*Recorded information*:
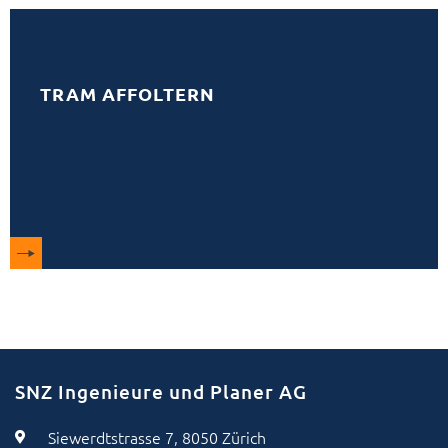
TRAM AFFOLTERN
SNZ Ingenieure und Planer AG
Siewerdtstrasse 7, 8050 Zürich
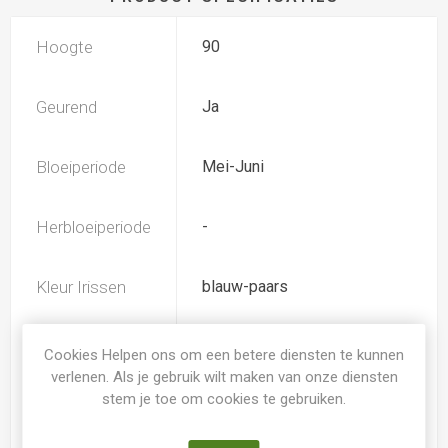
Hoogte
90
Geurend
Ja
Bloeiperiode
Mei-Juni
Herbloeiperiode
-
Kleur Irissen
blauw-paars
TB (tall bearded) Hoge
Iris type
Cookies Helpen ons om een betere diensten te kunnen
baardiris
verlenen. Als je gebruik wilt maken van onze diensten
stem je toe om cookies te gebruiken.
Soort
Iris Germanica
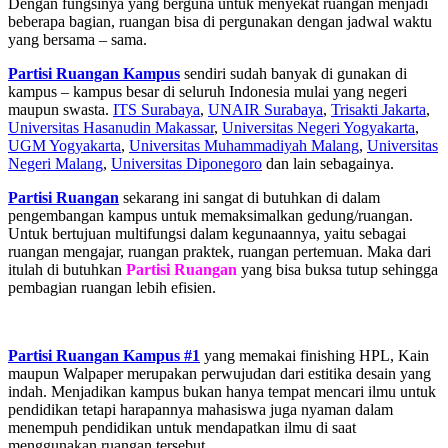
Dengan fungsinya yang berguna untuk menyekat ruangan menjadi
beberapa bagian, ruangan bisa di pergunakan dengan jadwal waktu
yang bersama – sama.
Partisi Ruangan Kampus
sendiri sudah banyak di gunakan di
kampus – kampus besar di seluruh Indonesia mulai yang negeri
maupun swasta.
ITS Surabaya
,
UNAIR Surabaya
,
Trisakti Jakarta
,
Universitas Hasanudin Makassar
,
Universitas Negeri Yogyakarta
,
UGM Yogyakarta
,
Universitas Muhammadiyah Malang
,
Universitas
Negeri Malang
,
Universitas Diponegoro
dan lain sebagainya.
Partisi Ruangan
sekarang ini sangat di butuhkan di dalam
pengembangan kampus untuk memaksimalkan gedung/ruangan.
Untuk bertujuan multifungsi dalam kegunaannya, yaitu sebagai
ruangan mengajar, ruangan praktek, ruangan pertemuan. Maka dari
itulah di butuhkan
Partisi Ruangan
yang bisa buksa tutup sehingga
pembagian ruangan lebih efisien.
Partisi Ruangan Kampus #1
yang memakai finishing HPL, Kain
maupun Walpaper merupakan perwujudan dari estitika desain yang
indah. Menjadikan kampus bukan hanya tempat mencari ilmu untuk
pendidikan tetapi harapannya mahasiswa juga nyaman dalam
menempuh pendidikan untuk mendapatkan ilmu di saat
menggunakan ruangan tersebut.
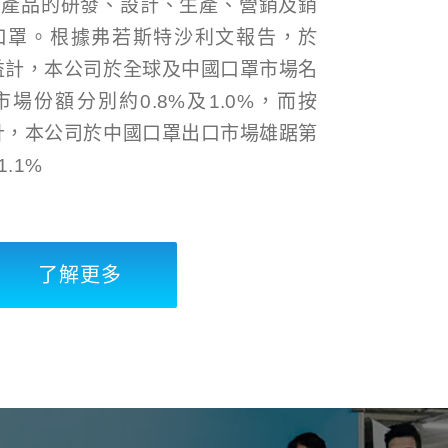
備產品的研發、設計、生產、營銷及銷
口罩。根據弗若斯特沙利文報告，於
收益計，本公司於全球及中國口罩市場名
場份額分別約0.8%及1.0%，而按
益計，本公司於中國口罩出口市場雄踞第
.1%
了解更多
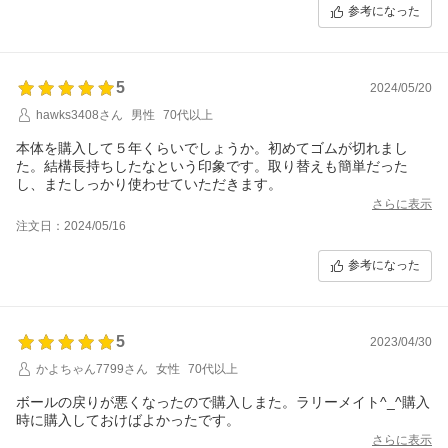
参考になった
5
2024/05/20
hawks3408さん
男性
70代以上
本体を購入して５年くらいでしょうか。初めてゴムが切れまし
た。結構長持ちしたなという印象です。取り替えも簡単だった
し、またしっかり使わせていただきます。
さらに表示
注文日：2024/05/16
参考になった
5
2023/04/30
かよちゃん7799さん
女性
70代以上
ボールの戻りが悪くなったので購入しまた。ラリーメイト^_^購入
時に購入しておけばよかったです。
さらに表示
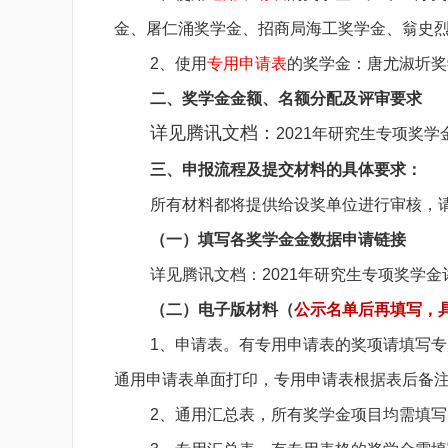
金、屠仁涌奖学金、招商局海工奖学金、翁史
2、使用
专用申请表
的奖学金：唐尤淑圻奖
二、奖学金金额、名额分配及评审要求
详见腾讯文档：
2021年研究生专项奖学金评选通
三、申报流程及提交材料的具体要求：
所有材料都将提供给设奖单位进行审核，
（一）填写各奖学金金数据申请链接
详见腾讯文档：
2021年研究生专项奖学金评选通知
（二）电子版材料（
公示名单后再填写，
1、申请表。有专用申请表的奖项请填写
通用申请表单面打印，专用申请表根据表后备
2、通用汇总表，所有奖学金项目均需填写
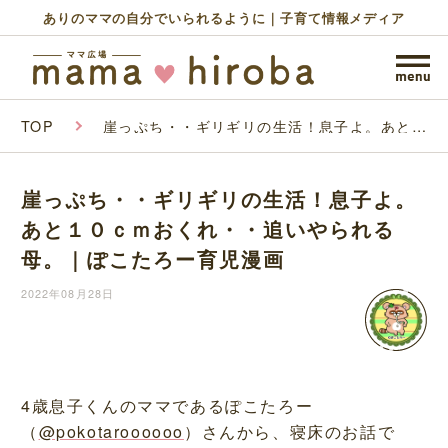
ありのママの自分でいられるように｜子育て情報メディア
TOP
崖っぷち・・ギリギリの生活！息子よ。あと１
０ｃｍおくれ・・追いやられる母。｜ぽこたろ
ー育児漫画
崖っぷち・・ギリギリの生活！息子よ。
あと１０ｃｍおくれ・・追いやられる
母。｜ぽこたろー育児漫画
2022年08月28日
4歳息子くんのママであるぽこたろー
（
@pokotaroooooo
）さんから、寝床のお話で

*Problem description*: A complete answer gives every line of the data that includes "dari".

*Response to the exercise*:
ruangan mengajar, ruangan praktek, ruangan pertemuan. Maka dari
maupun Walpaper merupakan perwujudan dari estitika desain yang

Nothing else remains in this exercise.